Ask to see pictures, he says. Everyone passionate about food will have pictures on their phone. But it’s not just about cooking. Far from it.

“Cooking is the easy part, but the other 75 percent of the job is managing,” says Conklin, adding that you have to ask the right questions: “‘Tell me how you are a good manager. How did you improve a bad situation in your last job?’”

And remember, managing is a little different in a hospital than in a restaurant kitchen. There’s far less yelling.

“HR is different here,” McGrody explains. “We’re bringing restaurant quality to the hospital, but we have policies and procedures. Will [restaurant chefs] understand how our world works? I’ve had pans thrown at me in restaurant kitchens. That will get you fired here.”

Gee said a good rule when hiring an executive chef is they must have at least five years experience as a sous chef.

How to find qualified candidates?

Strategic partnerships, says Gee.

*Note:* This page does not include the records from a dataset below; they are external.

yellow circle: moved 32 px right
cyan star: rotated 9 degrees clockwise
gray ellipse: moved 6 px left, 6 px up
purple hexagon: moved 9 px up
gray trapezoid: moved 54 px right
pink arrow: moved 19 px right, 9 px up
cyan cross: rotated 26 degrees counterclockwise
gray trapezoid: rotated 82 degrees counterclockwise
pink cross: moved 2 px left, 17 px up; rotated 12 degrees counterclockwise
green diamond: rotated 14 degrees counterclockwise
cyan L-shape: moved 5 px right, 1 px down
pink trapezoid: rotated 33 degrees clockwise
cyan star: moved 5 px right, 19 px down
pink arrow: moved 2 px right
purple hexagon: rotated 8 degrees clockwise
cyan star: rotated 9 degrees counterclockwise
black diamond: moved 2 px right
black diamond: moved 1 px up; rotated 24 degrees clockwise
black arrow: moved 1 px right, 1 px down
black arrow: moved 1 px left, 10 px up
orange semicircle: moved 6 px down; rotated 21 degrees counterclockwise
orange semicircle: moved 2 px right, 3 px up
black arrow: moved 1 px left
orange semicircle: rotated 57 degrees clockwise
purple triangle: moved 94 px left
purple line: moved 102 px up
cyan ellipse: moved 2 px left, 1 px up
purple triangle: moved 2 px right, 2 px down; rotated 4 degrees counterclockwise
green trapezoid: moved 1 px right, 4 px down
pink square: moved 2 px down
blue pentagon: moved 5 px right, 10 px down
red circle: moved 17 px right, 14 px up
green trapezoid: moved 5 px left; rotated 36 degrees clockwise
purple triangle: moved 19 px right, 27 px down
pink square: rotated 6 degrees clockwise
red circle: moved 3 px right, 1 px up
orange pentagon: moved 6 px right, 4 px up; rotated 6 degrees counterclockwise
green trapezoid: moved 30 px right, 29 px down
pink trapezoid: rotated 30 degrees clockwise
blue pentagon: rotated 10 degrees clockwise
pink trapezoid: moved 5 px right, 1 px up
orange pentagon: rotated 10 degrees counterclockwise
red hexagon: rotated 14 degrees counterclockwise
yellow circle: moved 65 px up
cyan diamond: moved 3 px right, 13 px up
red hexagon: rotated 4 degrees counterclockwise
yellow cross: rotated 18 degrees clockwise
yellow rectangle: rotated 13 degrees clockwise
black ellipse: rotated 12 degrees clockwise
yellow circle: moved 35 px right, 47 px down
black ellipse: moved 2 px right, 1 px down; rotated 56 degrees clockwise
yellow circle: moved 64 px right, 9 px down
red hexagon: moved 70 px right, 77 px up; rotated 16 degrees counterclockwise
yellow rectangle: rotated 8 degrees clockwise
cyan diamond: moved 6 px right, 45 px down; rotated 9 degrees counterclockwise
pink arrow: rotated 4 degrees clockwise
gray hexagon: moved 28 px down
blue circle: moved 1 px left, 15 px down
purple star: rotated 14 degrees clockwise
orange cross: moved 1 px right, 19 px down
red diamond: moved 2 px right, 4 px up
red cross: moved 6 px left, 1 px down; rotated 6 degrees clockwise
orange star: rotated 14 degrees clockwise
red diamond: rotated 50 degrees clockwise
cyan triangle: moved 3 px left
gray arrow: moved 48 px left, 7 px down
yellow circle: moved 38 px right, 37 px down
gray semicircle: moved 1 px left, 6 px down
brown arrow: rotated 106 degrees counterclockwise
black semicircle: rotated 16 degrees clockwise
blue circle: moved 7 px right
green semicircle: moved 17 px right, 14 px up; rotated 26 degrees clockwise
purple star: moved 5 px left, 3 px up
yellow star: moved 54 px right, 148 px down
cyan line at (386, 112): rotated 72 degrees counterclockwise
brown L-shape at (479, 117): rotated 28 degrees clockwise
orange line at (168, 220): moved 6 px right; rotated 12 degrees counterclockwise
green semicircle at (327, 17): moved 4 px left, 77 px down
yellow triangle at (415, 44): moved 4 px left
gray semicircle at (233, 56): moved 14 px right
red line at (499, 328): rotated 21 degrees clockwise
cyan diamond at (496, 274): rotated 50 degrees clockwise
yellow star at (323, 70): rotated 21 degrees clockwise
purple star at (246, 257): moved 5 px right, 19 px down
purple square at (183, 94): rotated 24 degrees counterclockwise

Use the chefs from your local association chapter as guides.

“We all know people,” he says. And beyond that, vendors can be a great source. “They go into every kitchen and know who’s good, who’s not and who’s unhappy in their jobs.”

Conklin says a help-wanted ad can work, but it must be done right. If you’re going to put an ad online or in the local newspaper, it better not say “Hiring Hospital Chef.”

If you do, you’ll end up with a hospital chef.

“The ad should say something like ‘Reinventing Hospital Food: Up For the Challenge?’ You want to attract restaurant and hotel chefs,” he says.

McGrody says another key is paying them at that level. Human resource departments must understand and be willing to slot their salaries at comparable levels to local restaurants and hotels, not other hospitals.